System Complexity - The Engineer's Nightmare

The more time you spend in Software Engineering, the fewer you will be concerned about which programming language or fancy framework will be used. Another factor plays a big role in how a project develops over time and how much fun it is to work on it: System Complexity.

System Complexity - The Engineer's Nightmare
Photo by Kristin Snippe / Unsplash

A few years ago I read a book called "A Philosophy of Software Design" by John Ousterhout. It is a thin but very dense book. I made lots of notes and then forgot about it. However, without remembering properly, I stumbled upon many concepts mentioned in this text again and again.

"A Philosophy of Software Design" focuses on the complexity in a system from the perspective of code. What I think though is, that its points can be applied to the complexity of overall system architectures as well.

Recently, I stumbled upon a PhD thesis called "System Design and the Cost of Architectural Complexity". It underlines my gut feeling that system complexity most likely is very costly for a software project.

With the rise and sometimes overuse of microservices - as if it would be the only way to write software - I stumble upon complex systems again and again. This can be due to the actual code which is complex. Though, the more I focus on system design and "the system" as a whole I see complexity in system architectures as well.

Let's first have a look at how complexity is defined in the context of a software system.

What is complexity?

"Anything related to the structure of a software system that makes it hard to understand and modify the system" [1]

Others have been even more concrete. On the one hand, there is "program complexity" [2] which is related to control, size, modularity, information content and data structures. On the other hand, there is "psychological complexity" [3] which is related to problem comprehension, translation and system design. Additionally, it is "a measure of the resources expended by another system while interacting with a piece of software. If the interacting system is people, the measures are concerned with human efforts to comprehend, to maintain, to change, to test, etc., that software." [4]

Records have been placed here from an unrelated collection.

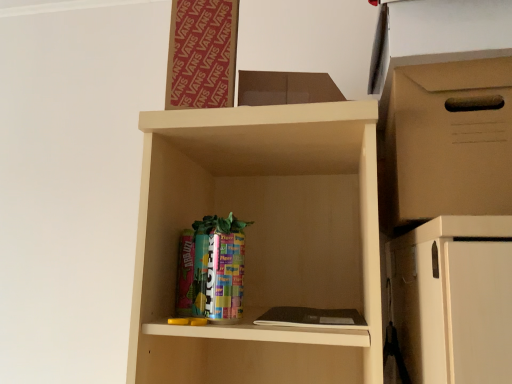 Describe the element at coordinates (202, 54) in the screenshot. I see `red cardboard bulletin board at upper center` at that location.

Identify the location of red cardboard bulletin board at upper center. Image resolution: width=512 pixels, height=384 pixels. (202, 54).

Describe the element at coordinates (449, 140) in the screenshot. I see `brown cardboard box at right` at that location.

Find the location of `brown cardboard box at right`. brown cardboard box at right is located at coordinates click(x=449, y=140).

Find the location of `red cardboard bulletin board at upper center`. red cardboard bulletin board at upper center is located at coordinates (202, 54).

Does brown cardboard box at right appear on the right side of red cardboard bulletin board at upper center?

Yes.

Is brown cardboard box at right closer to the viewer compared to red cardboard bulletin board at upper center?

Yes, brown cardboard box at right is in front of red cardboard bulletin board at upper center.

Is point (399, 180) positioned in front of point (230, 54)?

Yes.

From the image's perspective, between brown cardboard box at right and red cardboard bulletin board at upper center, who is located below?

brown cardboard box at right.

From a real-world perspective, is brown cardboard box at right on top of red cardboard bulletin board at upper center?

No, from a real-world perspective, brown cardboard box at right is not over red cardboard bulletin board at upper center

Which of these two, brown cardboard box at right or red cardboard bulletin board at upper center, is wider?

brown cardboard box at right.

Does brown cardboard box at right have a lesser height compared to red cardboard bulletin board at upper center?

Indeed, brown cardboard box at right has a lesser height compared to red cardboard bulletin board at upper center.

Based on their sizes in the image, would you say brown cardboard box at right is bigger or smaller than red cardboard bulletin board at upper center?

brown cardboard box at right is bigger than red cardboard bulletin board at upper center.

Is red cardboard bulletin board at upper center surrounded by brown cardboard box at right?

Actually, red cardboard bulletin board at upper center is outside brown cardboard box at right.

Would you consider brown cardboard box at right to be distant from red cardboard bulletin board at upper center?

brown cardboard box at right is near red cardboard bulletin board at upper center, not far away.

Is brown cardboard box at right oriented towards red cardboard bulletin board at upper center?

No, brown cardboard box at right is not aimed at red cardboard bulletin board at upper center.

Measure the distance between brown cardboard box at right and red cardboard bulletin board at upper center.

They are 36.05 centimeters apart.

Find the location of a particular element. storage box that appears on the right of red cardboard bulletin board at upper center is located at coordinates (449, 140).

Is red cardboard bulletin board at upper center at the left side of brown cardboard box at right?

Yes.

Based on the photo, is red cardboard bulletin board at upper center in front of brown cardboard box at right?

No, red cardboard bulletin board at upper center is further to the viewer.

Does point (172, 63) appear closer or farther from the camera than point (489, 120)?

Point (172, 63) is farther from the camera than point (489, 120).

From the image's perspective, is red cardboard bulletin board at upper center positioned above or below brown cardboard box at right?

Clearly, from the image's perspective, red cardboard bulletin board at upper center is above brown cardboard box at right.

From a real-world perspective, between red cardboard bulletin board at upper center and brown cardboard box at right, who is vertically higher?

red cardboard bulletin board at upper center.

Can you confirm if red cardboard bulletin board at upper center is thinner than brown cardboard box at right?

Correct, the width of red cardboard bulletin board at upper center is less than that of brown cardboard box at right.

Looking at this image, from their relative heights in the image, would you say red cardboard bulletin board at upper center is taller or shorter than brown cardboard box at right?

Clearly, red cardboard bulletin board at upper center is taller compared to brown cardboard box at right.

Does red cardboard bulletin board at upper center have a smaller size compared to brown cardboard box at right?

Indeed, red cardboard bulletin board at upper center has a smaller size compared to brown cardboard box at right.

Is red cardboard bulletin board at upper center spatially inside brown cardboard box at right, or outside of it?

red cardboard bulletin board at upper center exists outside the volume of brown cardboard box at right.

Is red cardboard bulletin board at upper center positioned far away from brown cardboard box at right?

No, red cardboard bulletin board at upper center is not far from brown cardboard box at right.

Is red cardboard bulletin board at upper center facing away from brown cardboard box at right?

red cardboard bulletin board at upper center does not have its back to brown cardboard box at right.

This screenshot has height=384, width=512. Find the location of `bulletin board lying on the left of brown cardboard box at right`. bulletin board lying on the left of brown cardboard box at right is located at coordinates (x=202, y=54).

Image resolution: width=512 pixels, height=384 pixels. What are the coordinates of `bulletin board on the left side of brown cardboard box at right` in the screenshot? It's located at (202, 54).

You are a GUI agent. You are given a task and a screenshot of the screen. Output one action in this format:
    pyautogui.click(x=<x>, y=<y>)
    Task: Click on the storage box on the right of red cardboard bulletin board at upper center
    The height and width of the screenshot is (384, 512).
    Given the screenshot: What is the action you would take?
    pyautogui.click(x=449, y=140) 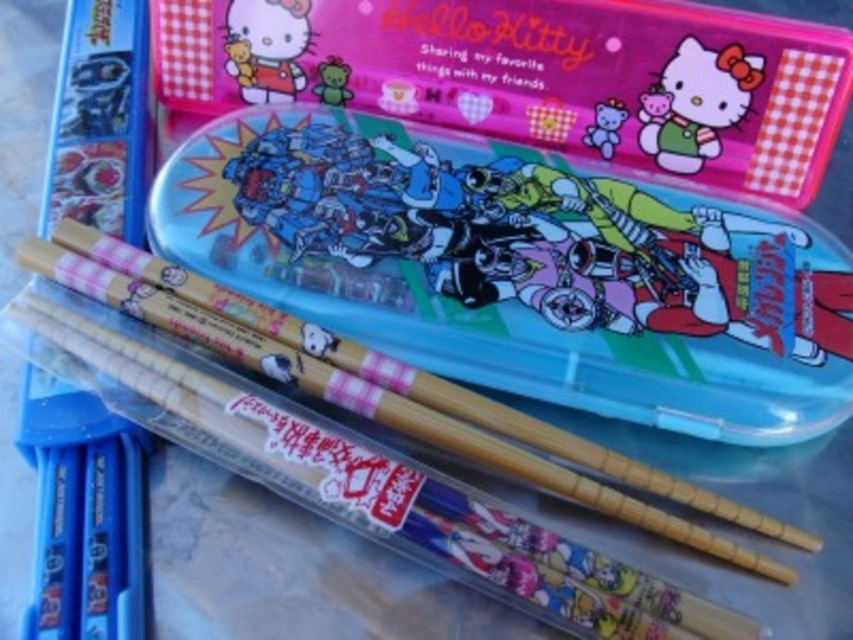 You are organizing a picnic basket and need to fit both the wooden chopsticks at center and the matte pink plush bear at upper center. Which item might require more width in the basket?

The wooden chopsticks at center might require more width in the basket since they are wider than the matte pink plush bear at upper center.

You are organizing a stationery set and need to place the wooden chopsticks at center and the pink glossy hello kitty at upper center into a storage box. Which object will require more space due to its size?

The wooden chopsticks at center is larger in size than the pink glossy hello kitty at upper center, so it will require more space in the storage box.

You are organizing a stationery set and need to place the pink glossy hello kitty at upper center and the matte plastic chopsticks at lower left into a display case. The display case has a divider that separates items into left and right sections. If you want to maintain their original spatial relationship from the image, which side should each item be placed on?

The pink glossy hello kitty at upper center should be placed on the right side and the matte plastic chopsticks at lower left on the left side of the display case to maintain their original spatial relationship where the pink glossy hello kitty is positioned on the right side of the matte plastic chopsticks at lower left. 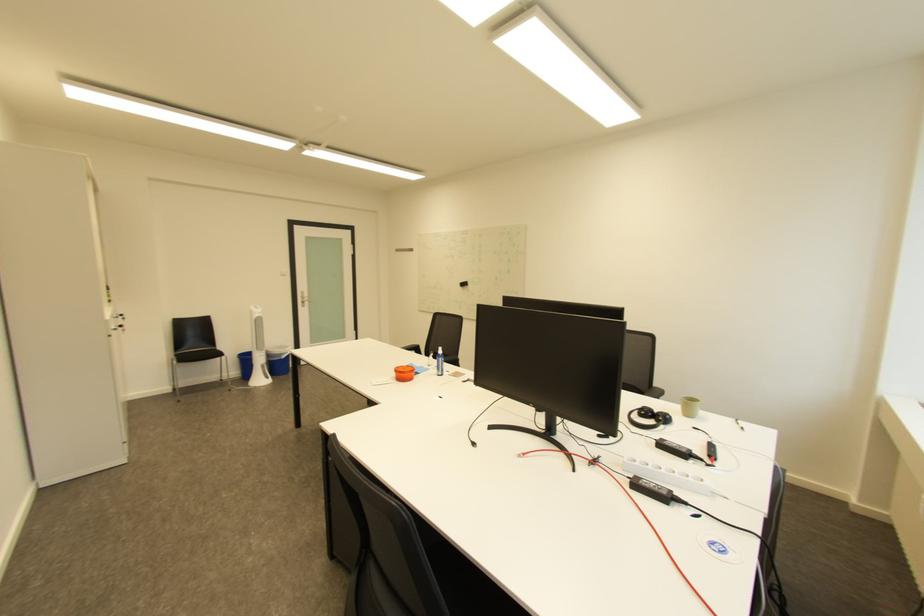 You are a GUI agent. You are given a task and a screenshot of the screen. Output one action in this format:
    pyautogui.click(x=<x>, y=<y>)
    Task: Click on the chair sitting surface
    
    Given the screenshot: What is the action you would take?
    pyautogui.click(x=197, y=354) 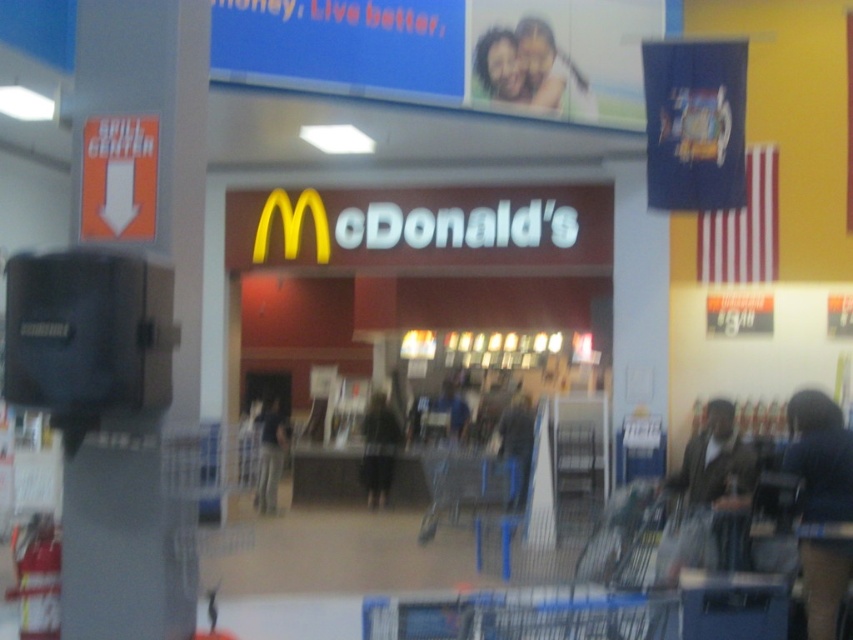 You are standing at the entrance of the McDonalds restaurant in the shopping mall. You see a black fuzzy coat at center. Where is the black fuzzy coat in relation to the McDonalds entrance?

The black fuzzy coat at center is located at point (379, 449), which is to the right of the McDonalds entrance. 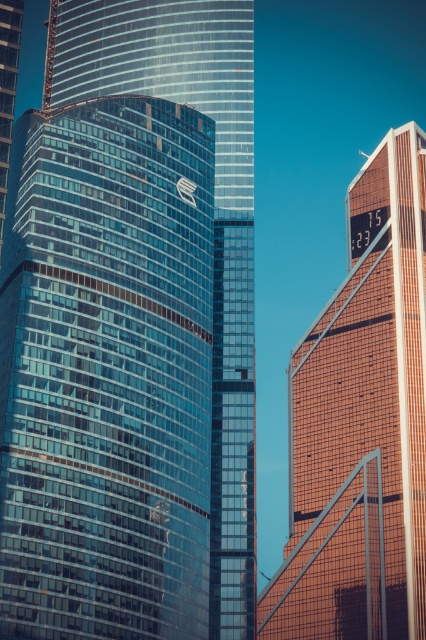 You are standing at the origin point of the coordinate system in the image. You want to take a photo of the glassy blue skyscraper at center. Which direction should you move to get closer to it?

The glassy blue skyscraper at center is located at coordinate point (131, 330), so you should move towards the northeast direction to get closer to it.

You are a drone operator tasked with flying a drone between the glassy blue skyscraper at center and the orange glass skyscraper at right. The drone requires a minimum of 30 meters of clearance between the two structures to safely navigate. Can the drone safely pass between them?

The glassy blue skyscraper at center and orange glass skyscraper at right are 34.29 meters apart, which exceeds the required 30 meters of clearance. Therefore, the drone can safely pass between them. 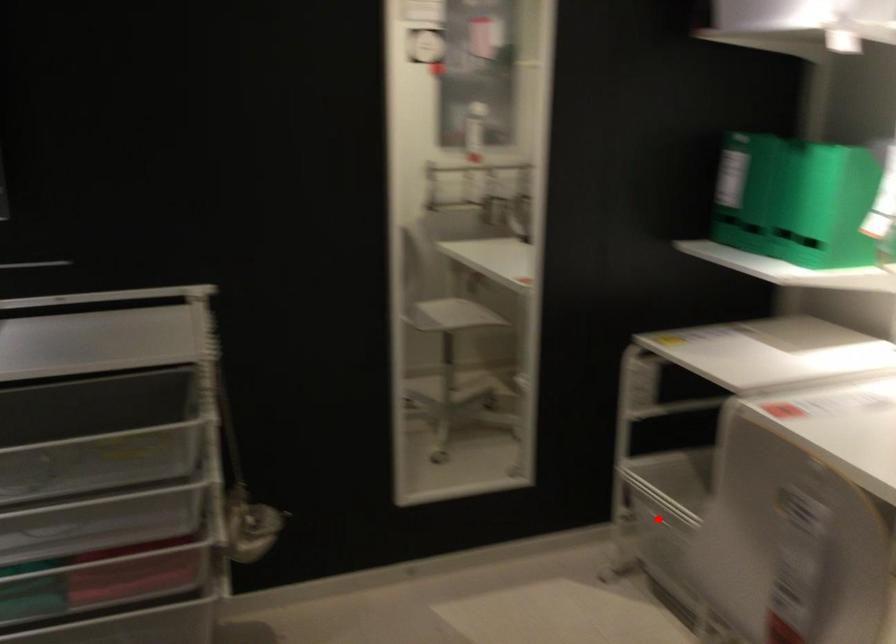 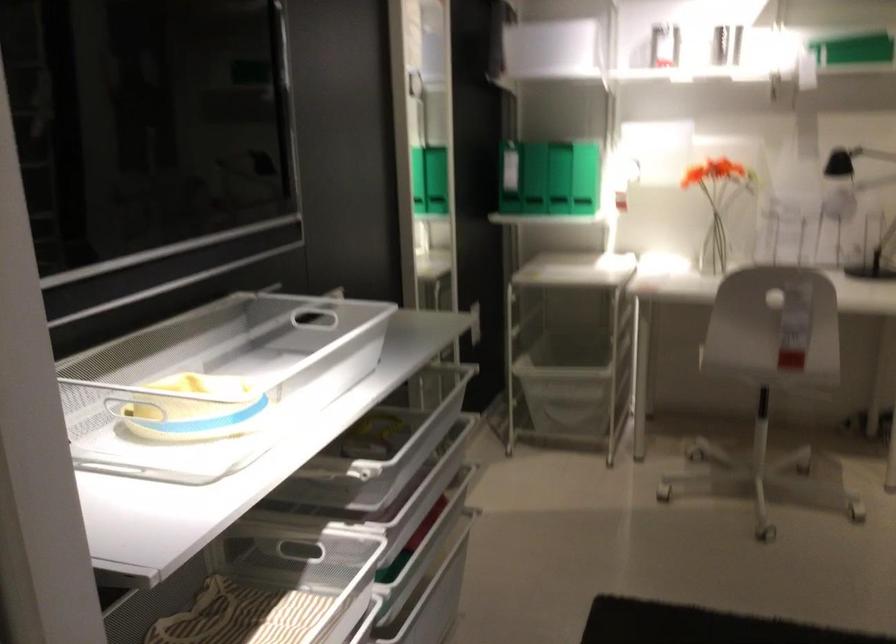 Question: I am providing you with two images of the same scene from different viewpoints. Given a red point in image1, look at the same physical point in image2. Is it:

Choices:
 (A) Closer to the viewpoint
 (B) Farther from the viewpoint

Answer: (B) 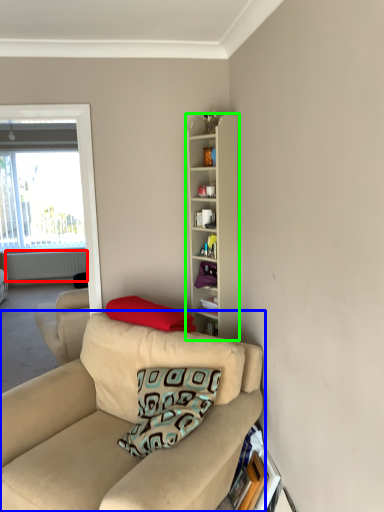 Question: Estimate the real-world distances between objects in this image. Which object is closer to radiator (highlighted by a red box), studio couch (highlighted by a blue box) or cabinetry (highlighted by a green box)?

Choices:
 (A) studio couch
 (B) cabinetry

Answer: (B) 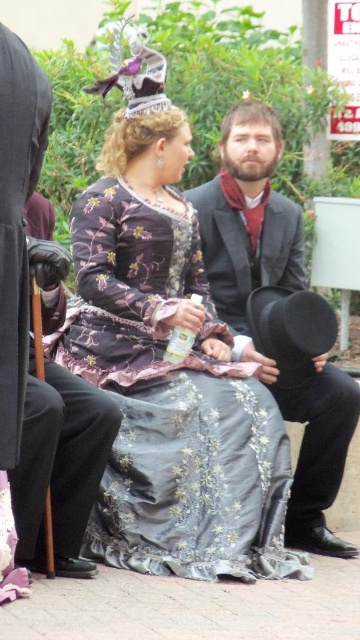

We can also distinguish complexity by the scope that we apply. We can look at the complexity of the source code (e.g., size of and number of branches in classes or functions), which I will call code complexity going forward. We can also look at the system as a whole (e.g., interfaces between modules or services), which I will call architectural complexity.

What do we perceive as complex and what not when we work on a system? In my experience, this doesn't necessarily depend on the size of the system. A big system can be easy to work on and not perceived as complex whereas a small system with complex parts is usually perceived as so.

When it comes to the results of having overly complex systems, Sturtevant conveys the following:

Complexity in a design always has the potential to be problematic. Even when it remains manageable, it causes project delays, defects and other forms of waste. When we lose control of complexity, project failures can sink firms and accidents can cause property destruction and loss of life. [5]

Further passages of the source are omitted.